Task statement: After locating "Mentions légales (258, 831)" in the listing below, copy that line and each one after it exactly, ending with the line that has "Protection silicone (263, 661)".

Data shown:
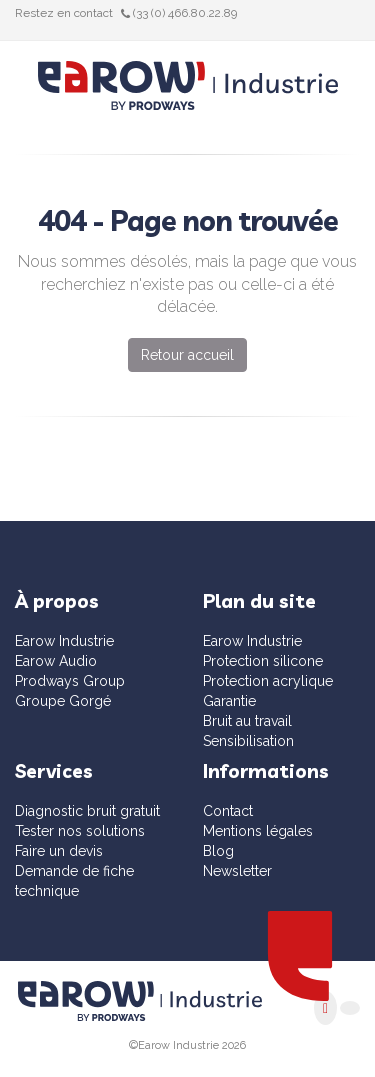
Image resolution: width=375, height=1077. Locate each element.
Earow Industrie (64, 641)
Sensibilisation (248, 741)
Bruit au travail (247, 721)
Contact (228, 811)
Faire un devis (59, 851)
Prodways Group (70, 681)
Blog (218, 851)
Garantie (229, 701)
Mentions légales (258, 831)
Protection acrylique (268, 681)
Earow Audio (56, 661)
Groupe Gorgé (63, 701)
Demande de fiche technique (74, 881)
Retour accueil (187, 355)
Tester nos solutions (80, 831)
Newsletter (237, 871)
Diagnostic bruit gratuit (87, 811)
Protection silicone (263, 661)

---

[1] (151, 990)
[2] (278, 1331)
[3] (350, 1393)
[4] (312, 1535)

Written response:
Mentions légales (258, 831)
Protection acrylique (268, 681)
Earow Audio (56, 661)
Groupe Gorgé (63, 701)
Demande de fiche technique (74, 881)
Retour accueil (187, 355)
Tester nos solutions (80, 831)
Newsletter (237, 871)
Diagnostic bruit gratuit (87, 811)
Protection silicone (263, 661)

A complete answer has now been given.